## ABOUT THIS EXERCISE
Copy each line below exactly as it appears. Pictures are to be omitted.

## PROVIDED INFORMATION
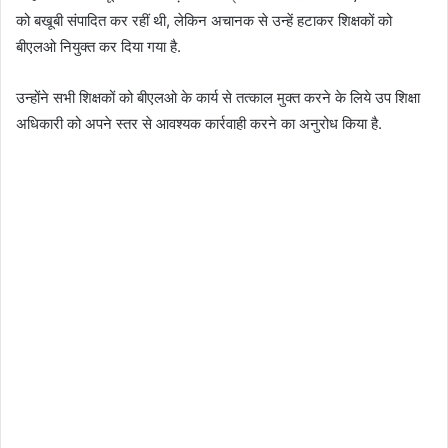
को बखूबी संपादित कर रहीं थी, लेकिन अचानक से उन्हें हटाकर शिक्षकों को
बीएलओ नियुक्त कर दिया गया है.
उन्होंने सभी शिक्षकों को बीएलओ के कार्य से तत्काल मुक्त करने के लिये उप शिक्षा
अधिकारी को अपने स्तर से आवश्यक कार्रवाही करने का अनुरोध किया है.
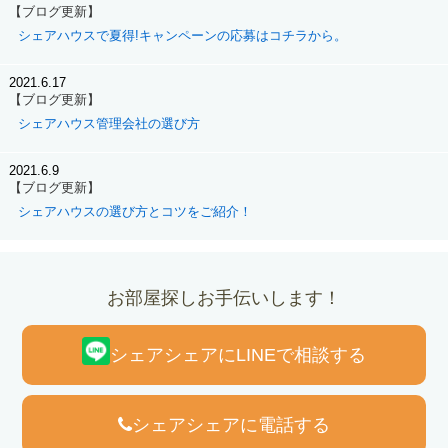
【ブログ更新】
シェアハウスで夏得!キャンペーンの応募はコチラから。
2021.6.17
【ブログ更新】
シェアハウス管理会社の選び方
2021.6.9
【ブログ更新】
シェアハウスの選び方とコツをご紹介！
お部屋探しお手伝いします！
シェアシェアにLINEで相談する
シェアシェアに電話する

## TASK OUTPUT
को बखूबी संपादित कर रहीं थी, लेकिन अचानक से उन्हें हटाकर शिक्षकों को
बीएलओ नियुक्त कर दिया गया है.
उन्होंने सभी शिक्षकों को बीएलओ के कार्य से तत्काल मुक्त करने के लिये उप शिक्षा
अधिकारी को अपने स्तर से आवश्यक कार्रवाही करने का अनुरोध किया है.
【ブログ更新】
シェアハウスで夏得!キャンペーンの応募はコチラから。
2021.6.17
【ブログ更新】
シェアハウス管理会社の選び方
2021.6.9
【ブログ更新】
シェアハウスの選び方とコツをご紹介！
お部屋探しお手伝いします！
シェアシェアにLINEで相談する
シェアシェアに電話する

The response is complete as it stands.